Review
Beautifully written ... A powerful depiction of grinding poverty, where somehow amid the deprivation, the flame of filial affection survives and a genuine spirit of community is able to triumph over everything the system and nature can throw at it * Daily Mail * Masterful... Salvage the Bones has the aura of a classic about it * Washington Post * A brilliantly pacy adventure-story as the family battles to escape the rising tide. The pages fly past with heart-stopping intensity... Ward writes like a dream. A real dream: uneasy, vivid and deep as the sea * The Times * The novel's hugeness of heart and fierceness of family grip hold on like Skeetah's pit bull * Oprah Magazine * A taut, wily novel, smartly plotted and voluptuously written. It feels fresh and urgent, but it's an ancient, archetypal tale * New York Times * It's hard not to read the final pages in a greedy frenzy ... There's something of Faulkner to Ward's grand diction, which rolls between teenspeak and the larger, incantatory rhythms of myth -- Olivia Laing * Guardian *
About the Author
Jesmyn Ward grew up in DeLisle, Mississippi.

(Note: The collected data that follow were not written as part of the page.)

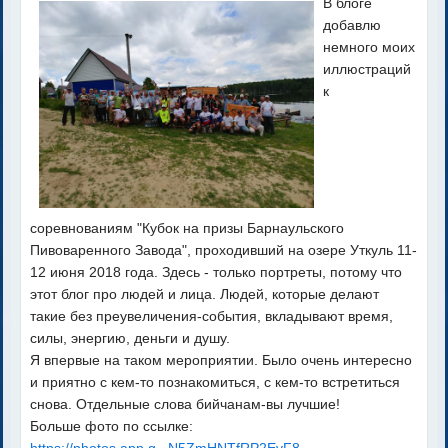
В блоге
добавлю
немного моих
иллюстраций
к
соревнованиям "Кубок на призы Барнаульского
Пивоваренного Завода", проходивший на озере Уткуль 11-
12 июня 2018 года. Здесь - только портреты, потому что
этот блог про людей и лица. Людей, которые делают
такие без преувеличения-события, вкладывают время,
силы, энергию, деньги и душу.
Я впервые на таком мероприятии. Было очень интересно
и приятно с кем-то познакомиться, с кем-то встретиться
снова. Отдельные слова бийчанам-вы лучшие!
Больше фото по ссылке:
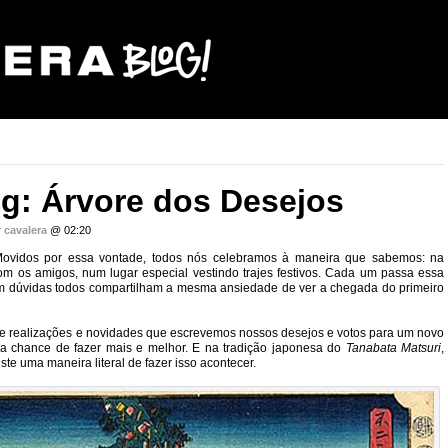
g: Árvore dos Desejos
r
cavalera
@ 02:20
Movidos por essa vontade, todos nós celebramos à maneira que sabemos: na
om os amigos, num lugar especial vestindo trajes festivos. Cada um passa essa
m dúvidas todos compartilham a mesma ansiedade de ver a chegada do primeiro
o de realizações e novidades que escrevemos nossos desejos e votos para um novo
 chance de fazer mais e melhor. E na tradição japonesa do
Tanabata Matsuri
,
iste uma maneira literal de fazer isso acontecer.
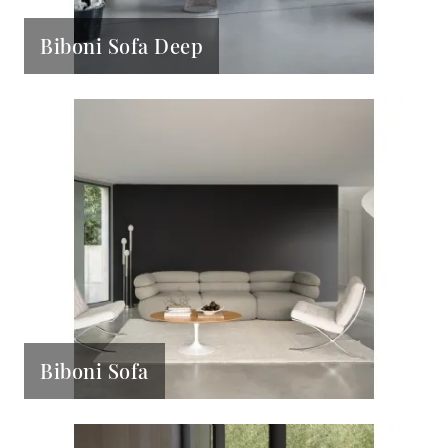
Biboni Sofa Deep
Biboni Sofa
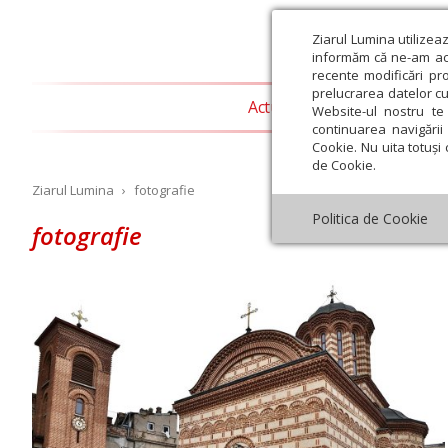
Ziarul Lumina utilizea
informăm că ne-am actu
recente modificări pr
prelucrarea datelor cu
Actualitate religioasă
T
Website-ul nostru te 
continuarea navigării 
Cookie. Nu uita totuși 
de Cookie.
Ziarul Lumina
›
fotografie
Politica de Cookie
fotografie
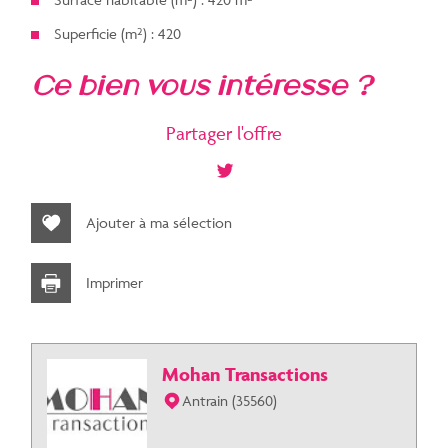
Superficie (m²) : 420
la ville de caumont-l'éventé
ce bien vous intéresse ?
(14240)
Partager l'offre
+
−
Ajouter à ma sélection
Imprimer
Mohan Transactions
Antrain (35560)
Jawg
Leaflet
|
©
Maps
|
© OpenStreetMap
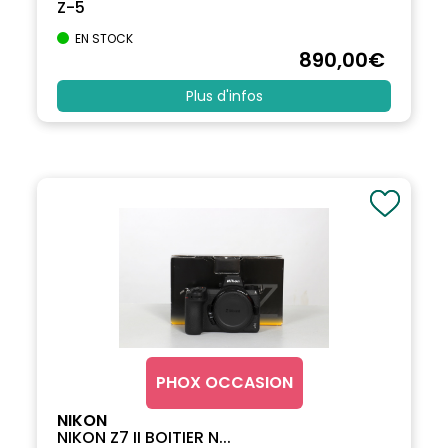
Z-5
EN STOCK
890
,00
€
Plus d'infos
PHOX OCCASION
NIKON
NIKON Z7 II BOITIER N...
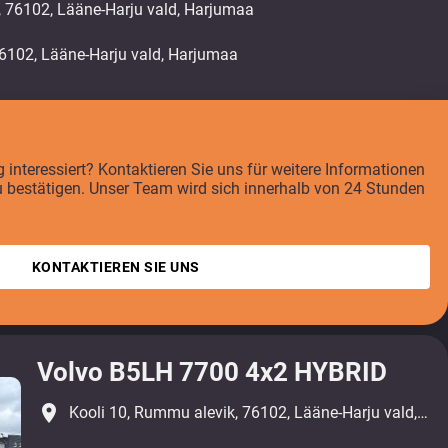
, 76102, Lääne-Harju vald, Harjumaa
interessiert? Kontaktieren Sie uns für weitere Informationen
u bestätigen. Unser Team wird sich innerhalb von 24 Stunden
KONTAKTIEREN SIE UNS
Volvo B5LH 7700 4x2 HYBRID
place
Kooli 10, Rummu alevik, 76102, Lääne-Harju vald, Harjumaa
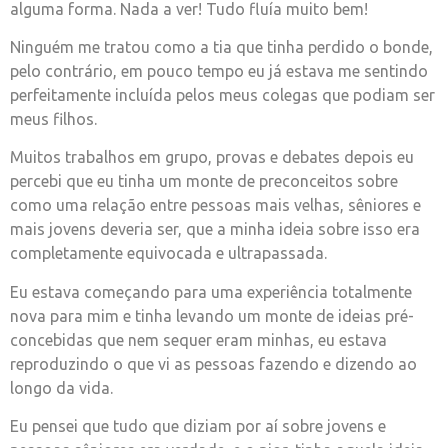
alguma forma. Nada a ver! Tudo fluía muito bem!
Ninguém me tratou como a tia que tinha perdido o bonde,
pelo contrário, em pouco tempo eu já estava me sentindo
perfeitamente incluída pelos meus colegas que podiam ser
meus filhos.
Muitos trabalhos em grupo, provas e debates depois eu
percebi que eu tinha um monte de preconceitos sobre
como uma relação entre pessoas mais velhas, sêniores e
mais jovens deveria ser, que a minha ideia sobre isso era
completamente equivocada e ultrapassada.
Eu estava começando para uma experiência totalmente
nova para mim e tinha levando um monte de ideias pré-
concebidas que nem sequer eram minhas, eu estava
reproduzindo o que vi as pessoas fazendo e dizendo ao
longo da vida.
Eu pensei que tudo que diziam por aí sobre jovens e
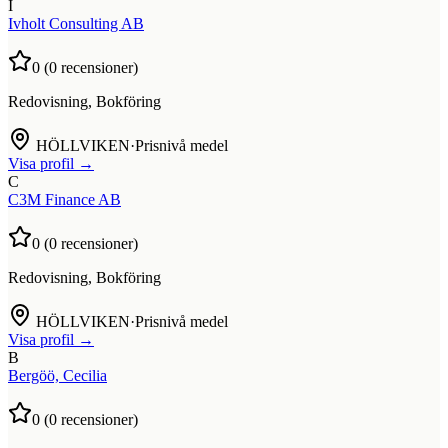
I
Ivholt Consulting AB
0
(
0
recensioner)
Redovisning, Bokföring
HÖLLVIKEN
·
Prisnivå medel
Visa profil →
C
C3M Finance AB
0
(
0
recensioner)
Redovisning, Bokföring
HÖLLVIKEN
·
Prisnivå medel
Visa profil →
B
Bergöö, Cecilia
0
(
0
recensioner)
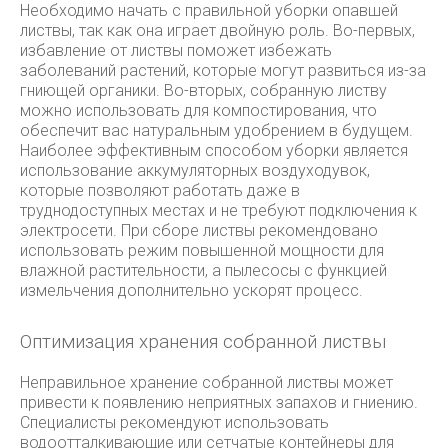
Необходимо начать с правильной уборки опавшей
листвы, так как она играет двойную роль. Во-первых,
избавление от листвы поможет избежать
заболеваний растений, которые могут развиться из-за
гниющей органики. Во-вторых, собранную листву
можно использовать для компостирования, что
обеспечит вас натуральным удобрением в будущем.
Наиболее эффективным способом уборки является
использование аккумуляторных воздуходувок,
которые позволяют работать даже в
труднодоступных местах и не требуют подключения к
электросети. При сборе листвы рекомендовано
использовать режим повышенной мощности для
влажной растительности, а пылесосы с функцией
измельчения дополнительно ускорят процесс.
Оптимизация хранения собранной листвы
Неправильное хранение собранной листвы может
привести к появлению неприятных запахов и гниению.
Специалисты рекомендуют использовать
водоотталкивающие или сетчатые контейнеры для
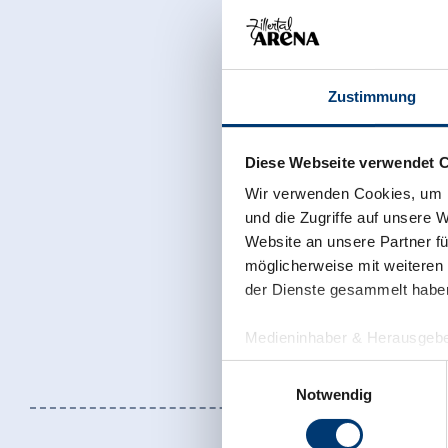
Zustimmung
Diese Webseite verwendet 
Wir verwenden Cookies, um I
und die Zugriffe auf unsere 
Website an unsere Partner fü
möglicherweise mit weiteren
der Dienste gesammelt habe
Medieninhaber & Herausgebe
Zeller Bergbahnen Zillert
Einwilligungsauswahl
Rohr 23// A-6280 Zell am Zill
Notwendig
Tel: +43 5282 7165// info@zi
www.zillertalarena.com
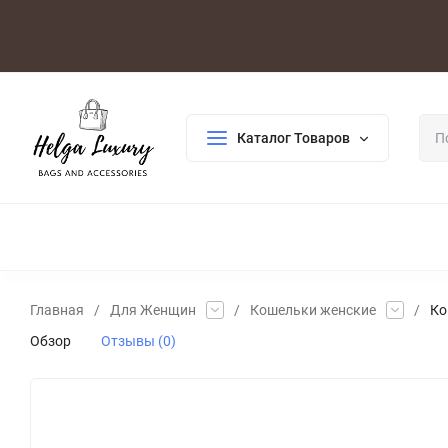
Оплата/Доставка
Возврат/Гарантия
Контакты
По
Каталог Товаров
ДЛЯ ЖЕНЩИН
ДЛЯ МУЖЧИН
ГАЛАНТЕРЕЯ
РАСП
Главная
/
Для Женщин
/
Кошельки женские
/
Ко
Обзор
Отзывы (0)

She received her MFA from the University of Michigan, where she won five Hopwood awards for essays, drama, and fiction. A Stegner Fellow at Stanford, from 2008-2010, she has been named the 2010-11 Grisham Writer-in-Residence at the University of Mississippi. Her debut novel, Where the Line Bleeds, was an Essence Magazine Book Club selection, a Black Caucus of the ALA Honor Award recipient, and a finalist for both the VCU Cabell First Novelist Award and the Hurston-Wright Legacy Award.